CZ schließt Russland und China aus Dukovany-Ausbau aus

16. Juni 2021, Prag
Archivbild AKW Dukovany
 - Dukovany, APA/AFP

Das tschechische Abgeordnetenhaus hat am Mittwoch ein Gesetz beschlossen, das die Teilnahme von russischen und chinesischen Firmen am Ausbau von AKW Dukovany verbietet. Für den geplanten Bau eines fünften Reaktorblocks in Dukovany werde man nur Angebote von Lieferanten aus Staaten in Betracht ziehen, die zu einer internationalen Vereinbarung für Regierungsaufträge beigetreten sind. Dies sei nicht der Fall im Falle von Russland und China, hieß es.

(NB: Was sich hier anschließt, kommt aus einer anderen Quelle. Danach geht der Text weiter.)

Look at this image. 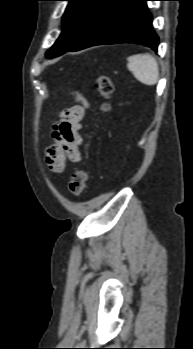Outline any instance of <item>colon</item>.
I'll return each instance as SVG.
<instances>
[{
  "instance_id": "colon-1",
  "label": "colon",
  "mask_w": 193,
  "mask_h": 349,
  "mask_svg": "<svg viewBox=\"0 0 193 349\" xmlns=\"http://www.w3.org/2000/svg\"><path fill=\"white\" fill-rule=\"evenodd\" d=\"M94 87L99 95L104 99L100 105L101 112H107L110 109L107 100L111 97L113 92V84L110 77L101 75L98 76L94 82ZM88 180V175L85 170L78 169L72 173L69 180V191L74 196H80Z\"/></svg>"
}]
</instances>
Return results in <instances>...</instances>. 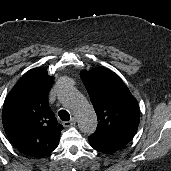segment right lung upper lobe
I'll list each match as a JSON object with an SVG mask.
<instances>
[{"instance_id":"cb5924a9","label":"right lung upper lobe","mask_w":171,"mask_h":171,"mask_svg":"<svg viewBox=\"0 0 171 171\" xmlns=\"http://www.w3.org/2000/svg\"><path fill=\"white\" fill-rule=\"evenodd\" d=\"M54 77L44 68L25 73L7 95L2 122L8 139L23 154L35 158L50 154L59 143L62 125L48 105Z\"/></svg>"}]
</instances>
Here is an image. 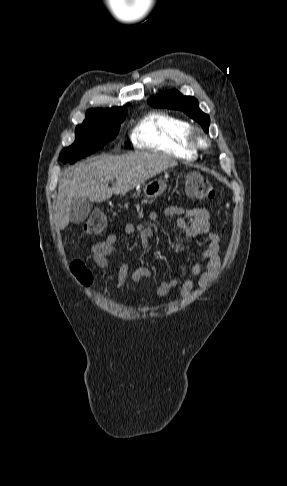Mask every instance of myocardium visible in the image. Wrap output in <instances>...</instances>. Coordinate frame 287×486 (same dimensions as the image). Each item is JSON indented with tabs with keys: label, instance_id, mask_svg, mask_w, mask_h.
<instances>
[{
	"label": "myocardium",
	"instance_id": "1",
	"mask_svg": "<svg viewBox=\"0 0 287 486\" xmlns=\"http://www.w3.org/2000/svg\"><path fill=\"white\" fill-rule=\"evenodd\" d=\"M188 141L195 150H204L209 146V141L199 128L192 127L188 131Z\"/></svg>",
	"mask_w": 287,
	"mask_h": 486
}]
</instances>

Den Ausschluss von russischen und chinesischen Firmen aus dem Dukovany-Auftrag hatte die liberal-konservative Opposition aus sicherheitspolitischen Gründen immer wieder gefordert. Die Regierung stimmte der Forderung nun zu. Im Gegenzug soll die Opposition das sogenannte Low-Carbon-Gesetz unterstützen, das die Ankaufpreise von Strom aus dem neuen Reaktorblock in Dukovany und dessen Finanzierung betrifft. Die Opposition hat diesen Entwurf bisher blockiert.

Der Baubeginn des fünften Blocks in Dukovany ist für 2029 und die Inbetriebnahme für 2036 geplant. Die tschechische Regierung hatte schon früher erklärt, dass die russische Firma Rossatom vom Dukovany-Auftrag ausgeschlossen werde. Das Kabinett reagierte damit auf die kürzlich veröffentlichte Information, wonach der russische Geheimdienst GRU in zwei Explosionen im militärischen Munitionslager im südmährischen Vrbetice 2014 verwickelt sein soll.